The listing below contains a span that opens with the line containing "Nowy wątek (1080, 236)" and closes with the line containing "Arduino. Odczyt portu". Return that span exactly.

EXCERPTED DATA
=-=-=-=-=
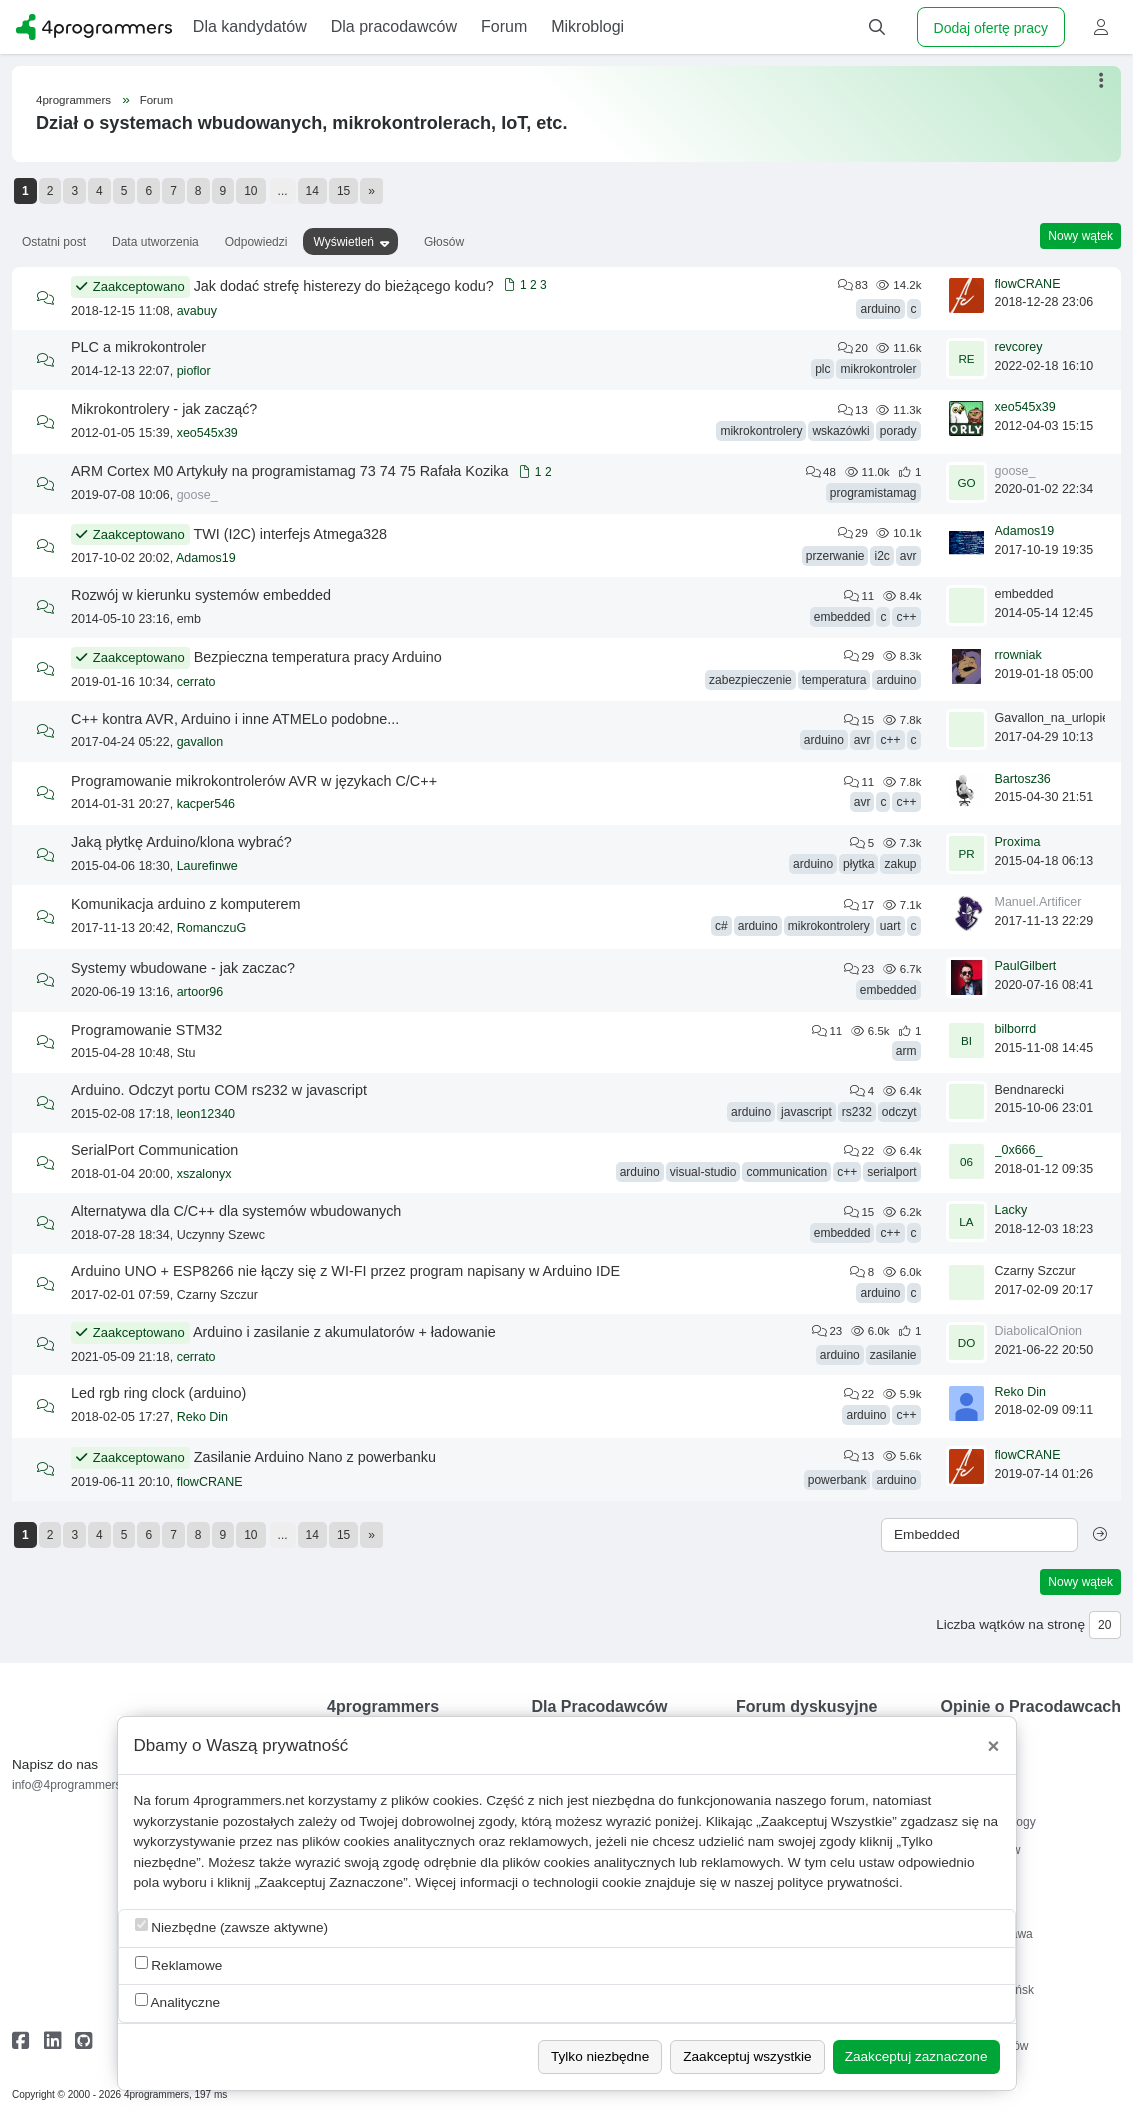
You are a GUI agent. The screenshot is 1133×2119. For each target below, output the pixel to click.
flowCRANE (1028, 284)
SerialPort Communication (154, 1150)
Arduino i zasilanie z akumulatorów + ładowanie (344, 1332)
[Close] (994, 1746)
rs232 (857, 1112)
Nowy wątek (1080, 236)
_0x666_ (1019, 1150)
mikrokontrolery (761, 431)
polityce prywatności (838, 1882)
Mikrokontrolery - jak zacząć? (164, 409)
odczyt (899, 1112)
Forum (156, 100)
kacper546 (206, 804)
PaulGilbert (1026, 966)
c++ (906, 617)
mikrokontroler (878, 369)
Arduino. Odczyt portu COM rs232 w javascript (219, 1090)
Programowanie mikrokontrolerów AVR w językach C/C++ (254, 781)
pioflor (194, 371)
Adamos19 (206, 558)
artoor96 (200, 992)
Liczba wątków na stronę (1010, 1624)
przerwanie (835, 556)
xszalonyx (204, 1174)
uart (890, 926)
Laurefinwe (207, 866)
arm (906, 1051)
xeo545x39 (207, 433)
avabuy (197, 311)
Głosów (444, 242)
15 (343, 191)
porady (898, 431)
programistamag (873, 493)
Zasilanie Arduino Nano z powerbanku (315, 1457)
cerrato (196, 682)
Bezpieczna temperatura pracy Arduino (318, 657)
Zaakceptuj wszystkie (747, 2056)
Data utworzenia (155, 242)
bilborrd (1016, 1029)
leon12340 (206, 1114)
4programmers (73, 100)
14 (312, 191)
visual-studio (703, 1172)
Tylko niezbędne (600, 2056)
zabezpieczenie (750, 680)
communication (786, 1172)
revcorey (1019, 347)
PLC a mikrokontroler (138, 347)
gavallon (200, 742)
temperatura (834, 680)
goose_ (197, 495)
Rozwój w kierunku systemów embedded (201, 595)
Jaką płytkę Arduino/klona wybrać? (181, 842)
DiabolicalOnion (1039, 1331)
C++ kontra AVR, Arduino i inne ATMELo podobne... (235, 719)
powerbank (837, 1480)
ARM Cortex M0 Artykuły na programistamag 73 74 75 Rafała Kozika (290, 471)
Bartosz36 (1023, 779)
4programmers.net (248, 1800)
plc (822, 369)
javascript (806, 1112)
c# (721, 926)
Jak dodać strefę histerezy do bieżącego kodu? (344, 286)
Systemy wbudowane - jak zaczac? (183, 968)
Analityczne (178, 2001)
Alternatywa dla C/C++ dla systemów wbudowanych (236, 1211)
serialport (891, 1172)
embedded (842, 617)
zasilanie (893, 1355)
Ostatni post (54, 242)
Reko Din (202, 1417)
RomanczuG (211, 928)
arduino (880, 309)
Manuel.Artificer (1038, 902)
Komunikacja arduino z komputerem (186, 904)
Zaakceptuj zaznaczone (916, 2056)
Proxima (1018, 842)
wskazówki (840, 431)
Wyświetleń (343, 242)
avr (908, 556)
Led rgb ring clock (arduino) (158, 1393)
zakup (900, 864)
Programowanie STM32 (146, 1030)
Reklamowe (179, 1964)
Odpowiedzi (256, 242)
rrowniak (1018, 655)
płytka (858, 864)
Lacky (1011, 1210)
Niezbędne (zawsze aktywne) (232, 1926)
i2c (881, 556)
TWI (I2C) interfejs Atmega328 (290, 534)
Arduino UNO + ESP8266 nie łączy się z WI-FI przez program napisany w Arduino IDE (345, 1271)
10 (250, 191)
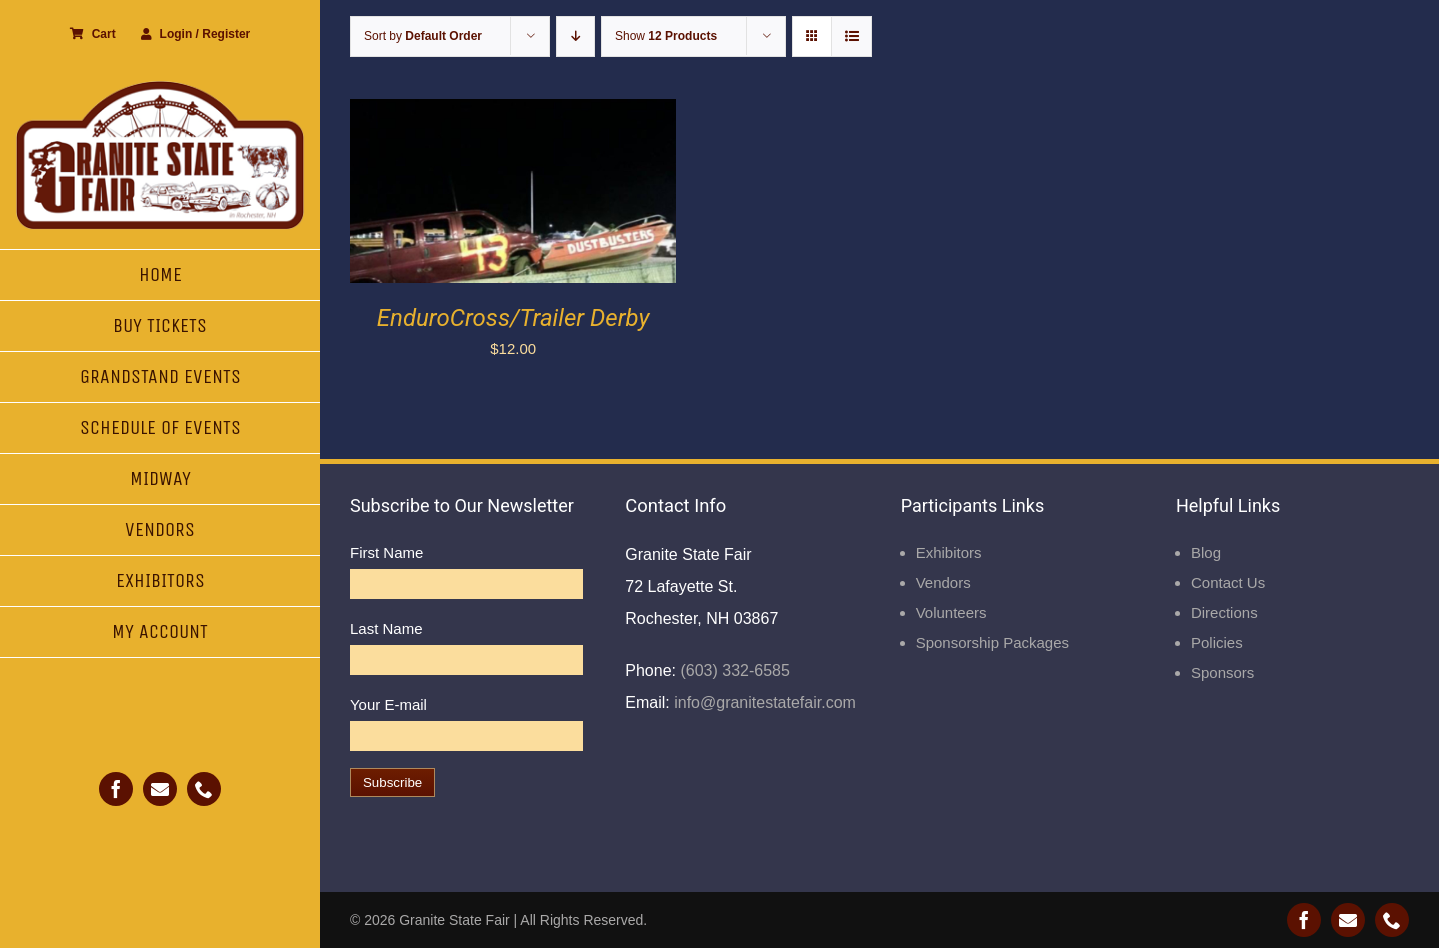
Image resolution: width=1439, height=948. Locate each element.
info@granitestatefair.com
=-=-=-=-=
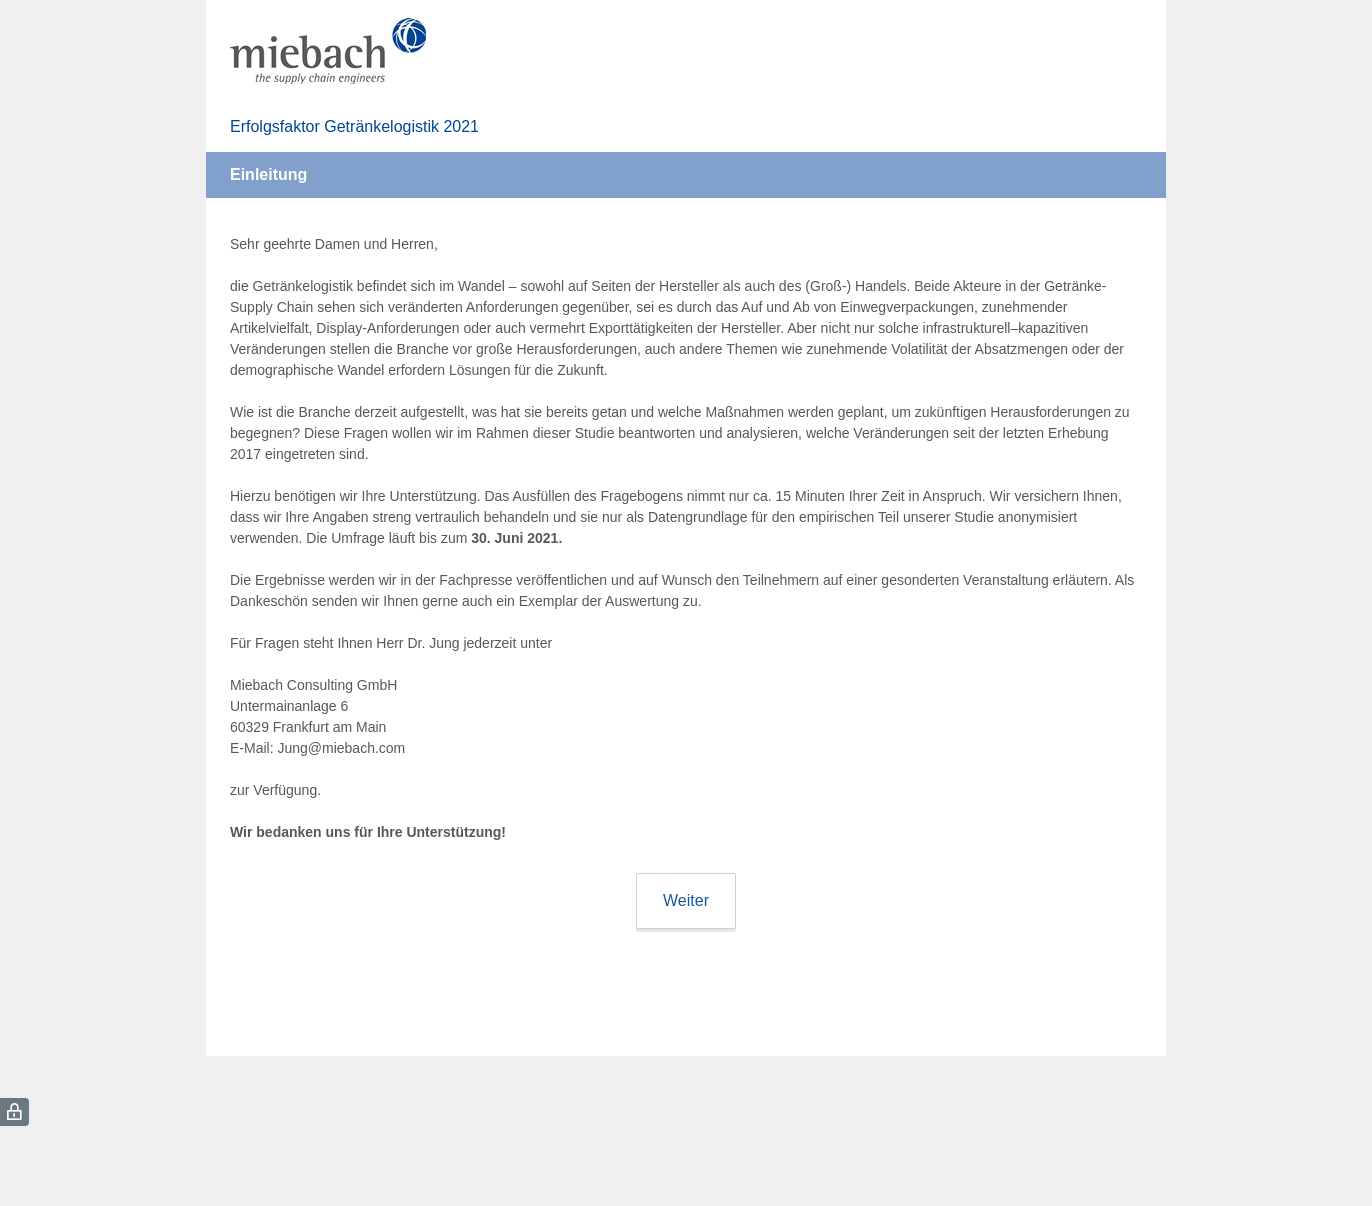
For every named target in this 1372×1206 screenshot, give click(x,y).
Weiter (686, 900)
=-=-=-=-=
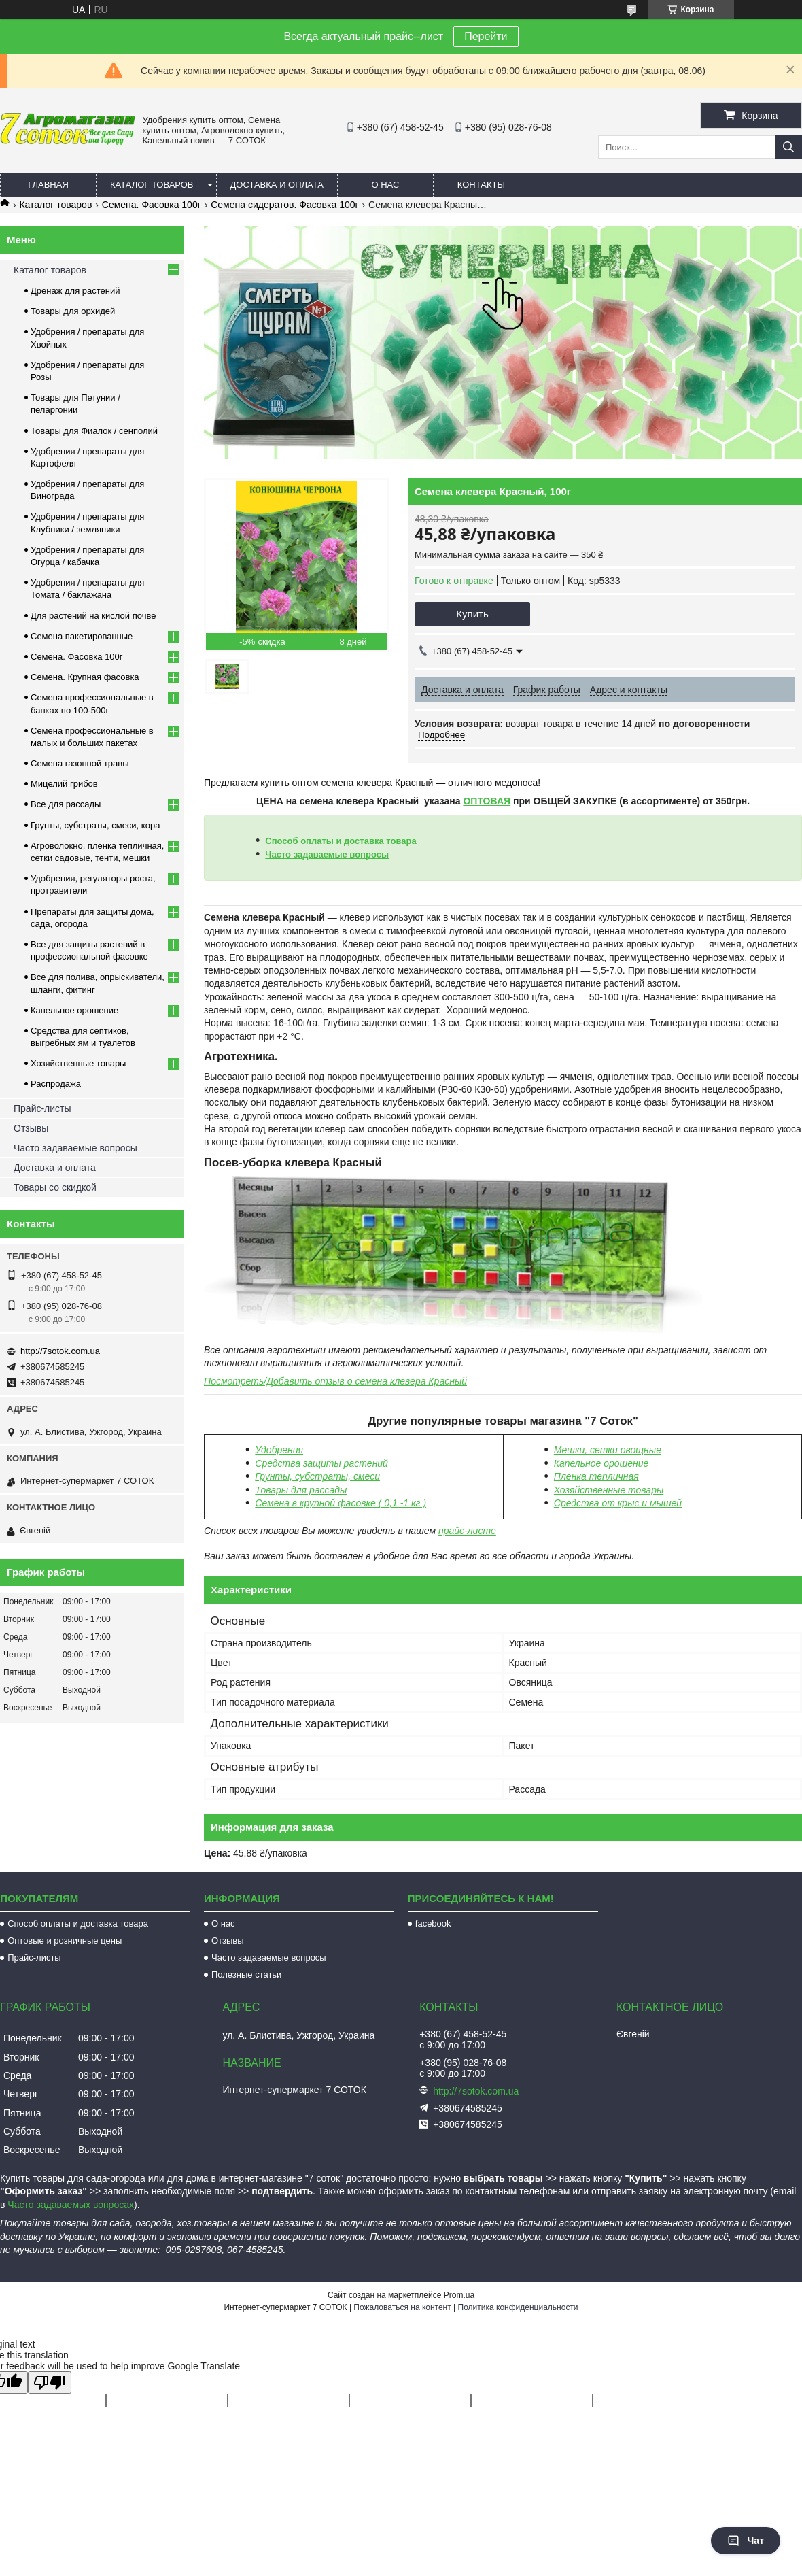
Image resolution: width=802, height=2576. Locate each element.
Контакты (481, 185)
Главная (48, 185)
=-=-=-=-=
COMPLETED TASK
Nowy wątek (1080, 236)
_0x666_ (1019, 1150)
mikrokontrolery (761, 431)
polityce prywatności (838, 1882)
Mikrokontrolery - jak zacząć? (164, 409)
odczyt (899, 1112)
Forum (156, 100)
kacper546 (206, 804)
PaulGilbert (1026, 966)
c++ (906, 617)
mikrokontroler (878, 369)
Arduino. Odczyt portu COM rs232 w javascript (219, 1090)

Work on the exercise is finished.